When it comes to execution, it's more about communication with Product, but also the broader organization and ensuring that Sales/CS have the resources they need to effectively talk to the roadmap and why some things were prioritized.

501 Views
Savita Kini
Cisco Director of Product Management, Speech and Video AIJuly 15

I consider three basic steps in product development -- pre, during and post. 

Pre -- is when the product is still in concept mode. Product Managers and Product Marketers are 2 sides of the same coin. They both need to know what is problem being solved, why "company A" is uniquely positioned to solve the problem, why does it matter for the customer -- meaning does the customer even know they have a problem ?...and how is our solution / approach going to solve their problem. Is this solution unique in the market, is this market sustainable, defensible, who else is in competitiion, what other complementary products / solutions are out there. 

During Development stage-- this would differ anywhere from 6 weeks to a year or more. Depends on industry segment, complexity of the solution / approach, funding constraints etc. Product management will be more intriquately involved in the development, product marketers can help with fine-tuning the # of target customers, identifying beachheads, being available to support customer briefings, testing messaging and so on. In some companies, we can refer the final phase of development is as "beta phase" ...or "new product introduction" phase. Pre-launch.
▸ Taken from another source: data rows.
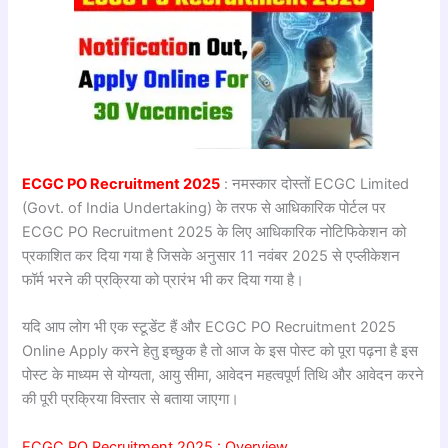
ECGC PO Recruitment 2025
: नमस्कार दोस्तों ECGC Limited
(Govt. of India Undertaking) के तरफ से आधिकारिक पोर्टल पर
ECGC PO Recruitment 2025 के लिए आधिकारिक नोटिफिकेशन को
प्रकाशित कर दिया गया है जिसके अनुसार 11 नवंबर 2025 से एप्लीकेशन
फॉर्म भरने की प्रक्रिया को प्रारंभ भी कर दिया गया है।
यदि आप लोग भी एक स्टूडेंट हैं और ECGC PO Recruitment 2025
Online Apply करने हेतु इच्छुक है तो आज के इस पोस्ट को पूरा पढ़ना है इस
पोस्ट के माध्यम से योग्यता, आयु सीमा, आवेदन महत्वपूर्ण तिथि और आवेदन करने
की पूरी प्रक्रिया विस्तार से बताया जाएगा।
ECGC PO Recruitment 2025 : Overview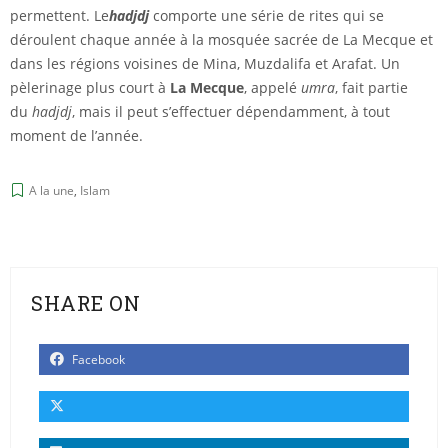
permettent. Le
hadjdj
comporte une série de rites qui se
déroulent chaque année à la mosquée sacrée de La Mecque et
dans les régions voisines de Mina, Muzdalifa et Arafat. Un
pèlerinage plus court à
La Mecque
, appelé
umra
, fait partie
du
hadjdj
, mais il peut s’effectuer dépendamment, à tout
moment de l’année.
A la une
,
Islam
SHARE ON
Facebook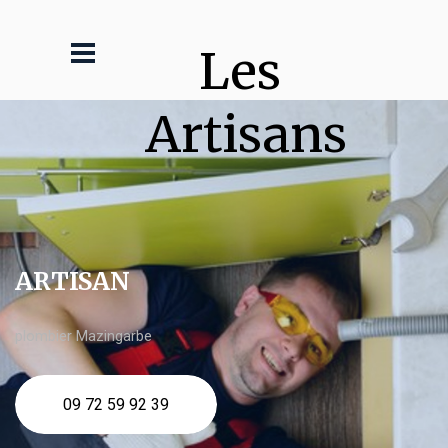
Les 
Artisans
ARTISAN
plombier Mazingarbe
09 72 59 92 39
In Enterprise - we usually like to have at least 3 to 5 beta customers. 

Post - launch -- managing a rigourous launch process, communicating with analysts, PR, leveraging those early beta customers as references to pursue the next 10, then next 100 and so on. 

By breaking it down into these 3 phases typically, helps product marketing also be involved closely wiht the product teams. The awareness also helps one to dig in and help throughout the entire product lifecycle.  

Products generally don't stay still, its a process of continuous innovation. And everytime the next release is launch or to enter new vertificals, the same amount of due diligence is needed. Again this is very true for enterprise, for smaller SMB / mid-market, each phase may be shorter and quicker.  

800 Views
Scott Heimgartner
Sphera Senior Director, Product Line MarketingFebruary 21

Ahead of roadmap planning. Part of your job is to bring market, competitor, and customer context that you have gathered through your research. Bring a different point of view - something that the product team doesn't already know. This earns you credibility and they'll be more apt to invite you to these discussions.  

If you don't have the domain knowledge yet - perhaps because you're new to the role - you still need to have visibility into the roadmap to be able to do your job effectively. If you're planning a major release or introducing a brand new product to the market, you'll want to be involved early and often.